Leave a comment if you have any better ideas on how to capitalize on short squeezes, or better ways to identify likely squeeze candidates other than % of float sold short. There’s a lot of different ways to sort the universe of roughly 5000 stocks that you can get data for!
This post was contributed by a guest author, and does not necessarily reflect the views of Richard or MovetheMarkets.com
August 6th, 2007 at 6:36 pm
How did you generate the list?
This is great post …
- TraderD
August 6th, 2007 at 10:41 pm
I programmed an Excel spreadsheet to query the web and gather the data.
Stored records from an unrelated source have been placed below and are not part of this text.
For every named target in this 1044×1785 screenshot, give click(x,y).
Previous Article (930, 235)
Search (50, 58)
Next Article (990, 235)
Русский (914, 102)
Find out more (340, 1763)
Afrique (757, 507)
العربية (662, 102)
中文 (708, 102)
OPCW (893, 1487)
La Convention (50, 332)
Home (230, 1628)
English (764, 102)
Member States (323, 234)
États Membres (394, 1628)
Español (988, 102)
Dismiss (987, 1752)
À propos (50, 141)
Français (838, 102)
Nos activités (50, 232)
I got a list of stocks that contains about 5000 tickers, and I push a button and it queries and records all the data. Takes about an hour to run. Once I have all the data, I could use help in finding the best way to sort it–volume, short % of float, distance from 52 week high, whatever. Any ideas would be hot.
August 7th, 2007 at 9:45 am
What fields do you have for the sort? I would think short %, and then some field that tells you the stock is rising, like rate of change, % up, etc., that gives you an indication that a squeeze is setting up.
TraderD
August 7th, 2007 at 9:53 am
Fields I have:
Ticker
Shares Short
Days to Cover
Short % of Float
Shares Short - Prior
Short % Increase / Decrease
Price % Change (52-Wk)
Trading Volume - Today
Trading Volume - Average
Trading Volume Vs. Avg.
Total Shares - Float
Total Shares - Outstanding
% Held by Insiders
% Held by Institutions
Market Cap
EPS
PE Ratio
% from 52-Wk HIGH
% from 52-Wk LOW
% from 200-Day MA
% from 50-Day MA
We can also get any other important technical data that pertains to price action, indicators or whatever.